How to make object created within function usable outside - r

I created a function which produces a matrix as a result, but I can't figure out how to make the output of this function usable outside of the function environment, so that I could for instance save it in csv file.
My code for function is the following:
created function which takes url's from specific site and returns page title:
getTitle <- function(url) {
webpage <- readLines(url)
first.row <- webpage[1]
start <- regexpr("<title>", first.row)
end <- regexpr("</title>", first.row)
title <- substr(first.row,start+7,end-1)
return(title)
}
created function which takes vector of urls and returns n*2 matrix with urls and page titles:
getTitles <- function(pages) {
my.matrix <- matrix(NA, ncol=2, nrow=nrow(pages))
for (i in seq_along(1:nrow(pages))) {
my.matrix[i,1] <- as.character(pages[i,])
my.matrix[i,2] <- getTitle(as.character(pages[i,])) }
return(my.matrix)
print(my.matrix)}
After running this functions on a sample file from here http://goo.gl/D9lLZ which I import with read.csv function and name "mypages" I get the following output:
getTitles(mypages)
[,1] [,2]
[1,] "http://support.google.com/adwords/answer/1704395" "Create your first ad campaign - AdWords Help"
[2,] "http://support.google.com/adwords/answer/1704424" "How costs are calculated in AdWords - AdWords Help"
[3,] "http://support.google.com/adwords/answer/2375470" "Organizing your account for success - AdWords Help"
This is exactly what I need, but I'd love to be able to export this output to csv file or reuse for further manipulations. However, when I try to print(my.matrix), I am getting an error saying "Error: object 'my.matrix' not found"
I feel like it's quite basic gap in my knowledge, but have not been working with R for a while and could not solve that.
Thanks!
Sergey

That's easy: use <<- for assignment to a global.
But then again, global assignment is evil and not functional. Maybe you'd rather return
a list with several results from your function? Looking at your code, it seems that your second function may confuse the return and print. Make sure you return the correct data structure.

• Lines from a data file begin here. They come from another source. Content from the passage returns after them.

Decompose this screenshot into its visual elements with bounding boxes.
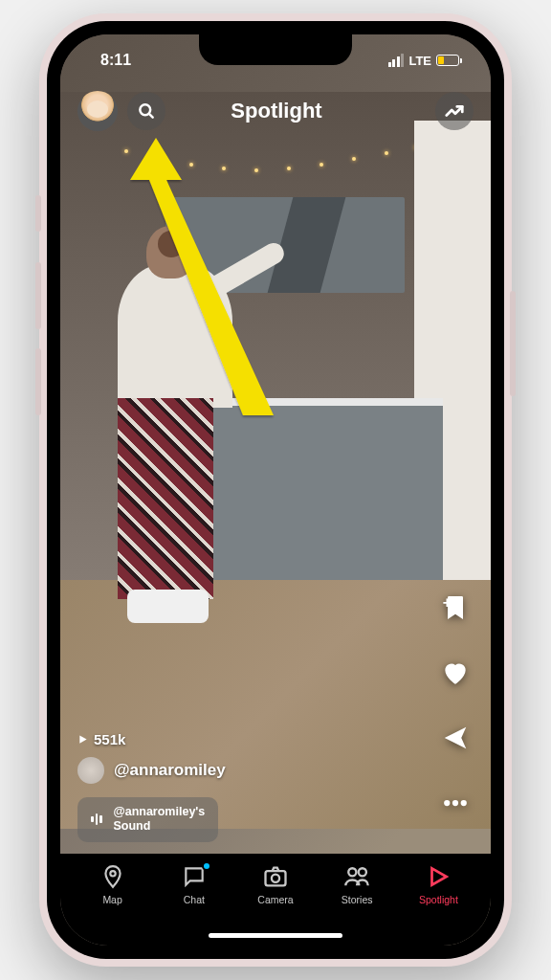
svg-point-11 [348,868,356,876]
phone-volume-up [35,262,41,329]
header: Spotlight [60,84,491,138]
phone-power-button [510,291,516,396]
video-info: 551k @annaromiley @annaromiley's Sound [77,731,226,842]
share-icon [441,724,470,752]
screen: 8:11 LTE Spotlight [60,34,491,946]
nav-map[interactable]: Map [72,863,153,905]
bottom-nav: Map Chat Camera [60,854,491,946]
heart-icon [440,657,471,688]
svg-point-5 [452,800,458,806]
share-button[interactable] [437,720,474,756]
stories-icon [343,863,370,890]
map-pin-icon [100,864,125,889]
nav-chat[interactable]: Chat [153,863,234,905]
bookmark-button[interactable]: + [437,590,474,626]
nav-spotlight[interactable]: Spotlight [398,863,479,905]
home-indicator[interactable] [209,933,342,938]
svg-rect-9 [266,871,286,885]
svg-point-8 [110,871,115,876]
sound-chip[interactable]: @annaromiley's Sound [77,797,218,842]
svg-point-10 [272,875,279,882]
notch [199,34,352,65]
network-label: LTE [408,54,431,68]
svg-point-12 [359,868,366,876]
svg-point-4 [444,800,450,806]
play-icon [77,734,88,745]
like-button[interactable] [437,655,474,691]
camera-icon [262,863,289,890]
phone-side-button [35,195,41,232]
page-title: Spotlight [118,99,435,123]
svg-marker-13 [432,868,447,884]
battery-icon [436,55,462,66]
svg-marker-7 [79,735,86,743]
trending-button[interactable] [435,92,474,130]
profile-avatar-button[interactable] [77,91,118,131]
status-time: 8:11 [100,52,131,69]
creator-row[interactable]: @annaromiley [77,757,226,784]
more-icon [441,789,470,817]
svg-text:+: + [443,594,452,611]
bookmark-add-icon: + [440,592,471,623]
phone-frame: 8:11 LTE Spotlight [39,13,512,967]
creator-avatar [77,757,104,784]
more-button[interactable] [437,785,474,821]
creator-handle: @annaromiley [114,761,226,780]
chat-badge [202,861,211,871]
trending-up-icon [444,100,465,122]
action-rail: + [437,590,474,821]
play-count: 551k [77,731,226,747]
signal-icon [388,54,405,67]
nav-stories[interactable]: Stories [317,863,398,905]
sound-label: @annaromiley's Sound [114,805,206,835]
phone-volume-down [35,348,41,415]
spotlight-icon [426,864,451,889]
svg-point-6 [461,800,467,806]
nav-camera[interactable]: Camera [234,863,316,905]
sound-wave-icon [91,813,102,825]
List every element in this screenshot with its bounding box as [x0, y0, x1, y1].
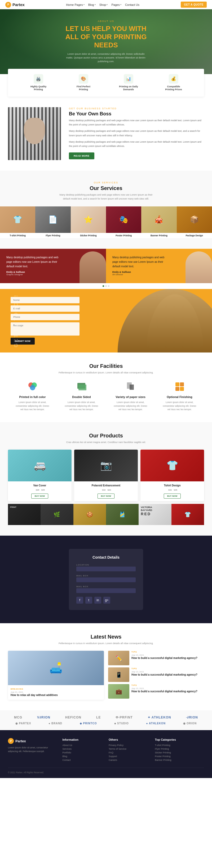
product-van-buy[interactable]: BUY NOW	[31, 494, 49, 499]
dot-3[interactable]	[108, 285, 109, 287]
news-card-small-1[interactable]: ✏️ TIPS July 13, 2021 How to build a suc…	[108, 651, 204, 665]
footer-link-faq[interactable]: FAQ	[109, 751, 150, 754]
nav-item-pages[interactable]: Pages ▾	[111, 3, 121, 6]
testimonial-1-text: Many desktop publishing packages and web…	[6, 255, 62, 269]
nav-item-home[interactable]: Home Pages ▾	[66, 3, 84, 6]
news-small-1-info: TIPS July 13, 2021 How to build a succes…	[131, 651, 204, 660]
footer-link-contact[interactable]: Contact	[62, 759, 103, 761]
service-flyer-label: Flyer Printing	[35, 233, 71, 238]
get-quote-button[interactable]: GET A QUOTE	[181, 2, 207, 8]
footer-cat-tshirt[interactable]: T-shirt Printing	[155, 744, 204, 747]
news-card-small-3[interactable]: 💼 TIPS July 13, 2021 How to build a succ…	[108, 684, 204, 699]
news-small-1-img: ✏️	[108, 651, 129, 665]
twitter-icon[interactable]: t	[85, 597, 92, 603]
nav-item-shop[interactable]: Shop ▾	[99, 3, 108, 6]
footer-link-portfolio[interactable]: Portfolio	[62, 751, 103, 754]
boss-title: Be Your Own Boss	[69, 111, 204, 117]
service-sticker-label: Sticker Printing	[71, 233, 106, 238]
services-section: Our Services Our Services Many desktop p…	[0, 171, 212, 249]
testimonial-1: Many desktop publishing packages and web…	[0, 249, 106, 283]
linkedin-icon[interactable]: in	[94, 597, 101, 603]
facility-paper-desc: Lorem ipsum dolor sit amet, consectetur …	[113, 401, 148, 411]
product-print-buy[interactable]: BUY NOW	[98, 494, 115, 499]
chevron-down-icon: ▾	[120, 3, 122, 6]
contact-section: Get In Touch! SUBMIT NOW	[0, 289, 212, 352]
service-package[interactable]: 📦 Package Design	[177, 207, 212, 238]
site-logo[interactable]: P Partex	[5, 2, 25, 8]
contact-mailbox-2: Mail Box	[76, 585, 136, 593]
feature-daily: 📊 Printing on Daily Demands	[118, 74, 139, 91]
svg-rect-10	[180, 387, 184, 391]
service-sticker[interactable]: ⭐ Sticker Printing	[71, 207, 106, 238]
feature-prices-label: Compatible Printing Prices	[163, 85, 184, 91]
facility-color-name: Printed in full color	[19, 395, 46, 399]
contact-phone-input[interactable]	[10, 314, 80, 320]
footer-cat-poster[interactable]: Poster Printing	[155, 755, 204, 758]
googleplus-icon[interactable]: g+	[103, 597, 110, 603]
facebook-icon[interactable]: f	[76, 597, 83, 603]
product-van-img: 🚐	[8, 450, 72, 482]
footer-link-careers[interactable]: Careers	[109, 759, 150, 761]
boss-para2: Many desktop publishing packages and web…	[69, 129, 204, 137]
contact-details-section: Contact Details Location Mail Box Mail B…	[0, 536, 212, 623]
footer-link-about[interactable]: About Us	[62, 744, 103, 747]
contact-social-links: f t in g+	[76, 597, 136, 603]
footer-link-support[interactable]: Support	[109, 755, 150, 758]
facility-finishing-name: Optional Finishing	[167, 395, 192, 399]
contact-mailbox-1: Mail Box	[76, 575, 136, 582]
contact-details-card: Contact Details Location Mail Box Mail B…	[69, 549, 143, 610]
news-large-img: 🛋️	[8, 651, 104, 685]
products-subtitle: Cras ultrices leo sit amet magna amet. C…	[56, 440, 156, 444]
hero-subtitle: Lorem ipsum dolor sit amet, consectetur …	[63, 52, 149, 63]
footer-categories-links: T-shirt Printing Flyer Printing Sticker …	[155, 744, 204, 761]
footer-link-privacy[interactable]: Privacy Policy	[109, 744, 150, 747]
products-grid: 🚐 Van Cover $25 $35 BUY NOW 📷 Polaroid E…	[8, 450, 204, 501]
contact-email-input[interactable]	[10, 305, 80, 312]
service-poster[interactable]: 🎭 Poster Printing	[106, 207, 141, 238]
service-tshirt[interactable]: 👕 T-shirt Printing	[0, 207, 35, 238]
feature-prices: 💰 Compatible Printing Prices	[163, 74, 184, 91]
product-tshirt-img: 👕	[140, 450, 204, 482]
brand-2-5: ● athlekon	[146, 722, 166, 725]
dot-1[interactable]	[103, 285, 104, 287]
chevron-down-icon: ▾	[83, 3, 84, 6]
footer-cat-sticker[interactable]: Sticker Printing	[155, 751, 204, 754]
perfect-icon: 🎨	[79, 74, 88, 84]
nav-item-blog[interactable]: Blog ▾	[88, 3, 96, 6]
hero-section: About Us LET US HELP YOU WITH ALL OF YOU…	[0, 9, 212, 74]
brand-2-6: ◉ orion	[183, 722, 197, 725]
nav-item-contact[interactable]: Contact Us	[125, 3, 139, 6]
color-icon	[26, 380, 39, 393]
news-small-2-img: 📱	[108, 668, 129, 682]
contact-details-title: Contact Details	[76, 555, 136, 559]
news-small-2-title: How to build a successful digital market…	[131, 673, 204, 677]
brand-le: LE	[96, 716, 101, 719]
product-tshirt-buy[interactable]: BUY NOW	[164, 494, 181, 499]
news-small-1-title: How to build a successful digital market…	[131, 656, 204, 660]
footer-link-blog[interactable]: Blog	[62, 755, 103, 758]
facility-color-desc: Lorem ipsum dolor sit amet, consectetur …	[16, 401, 50, 411]
hero-tag: About Us	[98, 20, 114, 23]
brand-2-2: ● brand	[49, 722, 62, 725]
dot-2[interactable]	[105, 285, 107, 287]
product-print: 📷 Polaroid Enhancement $18 $28 BUY NOW	[74, 450, 138, 501]
service-banner[interactable]: 🎪 Banner Printing	[141, 207, 177, 238]
contact-message-input[interactable]	[10, 322, 80, 336]
read-more-button[interactable]: READ MORE	[69, 152, 94, 159]
footer-logo[interactable]: P Partex	[8, 738, 57, 744]
footer-cat-banner[interactable]: Banner Printing	[155, 759, 204, 761]
product-van-info: Van Cover $25 $35 BUY NOW	[8, 482, 72, 501]
news-card-large[interactable]: 🛋️ BREAKING July 21, 2021 How to relax a…	[8, 651, 104, 700]
service-sticker-img: ⭐	[71, 207, 106, 233]
news-card-small-2[interactable]: 📱 TIPS July 13, 2021 How to build a succ…	[108, 668, 204, 682]
gallery-cell-2: 🌿	[41, 504, 73, 525]
feature-daily-label: Printing on Daily Demands	[118, 85, 139, 91]
contact-name-input[interactable]	[10, 297, 80, 303]
footer-link-terms[interactable]: Terms of Service	[109, 748, 150, 750]
service-flyer[interactable]: 📄 Flyer Printing	[35, 207, 71, 238]
footer-cat-flyer[interactable]: Flyer Printing	[155, 748, 204, 750]
news-small-2-tag: TIPS	[131, 668, 204, 670]
footer-link-services[interactable]: Services	[62, 748, 103, 750]
facility-paper-name: Variety of paper sizes	[115, 395, 145, 399]
news-large-tag: BREAKING	[10, 688, 101, 690]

A little about functional programming. First of all, when you define your function:
getTitles <- function(pages) {
[...]
return(my.matrix)
print(my.matrix)
}
know that when the function is called it will never reach the print statement. Instead, it will exit right before, with return. So you can remove that print statement, it is useless.
Now the more important stuff. Inside your function, you define and return my.matrix. The object only exists within the scope of the function: as the function exits, what is returned is an unnamed object (and my.matrix is lost.)
In your session, when you call
getTitles(mypages)
the result is printed because you did not assign it. Instead, you should do:
out.matrix <- getTitles(mypages)
Now the result won't be printed but you can definitely do so by typing print(out.matrix) or just out.matrix on a single line. And because you have stored the result in an object, you can now reuse it for further manipulations.
If it help you grasp the concept, this is all the same as calling the c() function from the command line:
c(1, 5, 2) # will return and print a vector
x <- c(1, 5, 2) # will return and assign a vector (not printed.)
Bonus: Really, I don't think you need to define getTitles, but you can use one of the *apply functions. I would try this:
url <- as.character(mypages)
title <- sapply(url, getTitle)
report <- data.frame(url, title)
write.csv(report, file = "report.csv", row.names = FALSE)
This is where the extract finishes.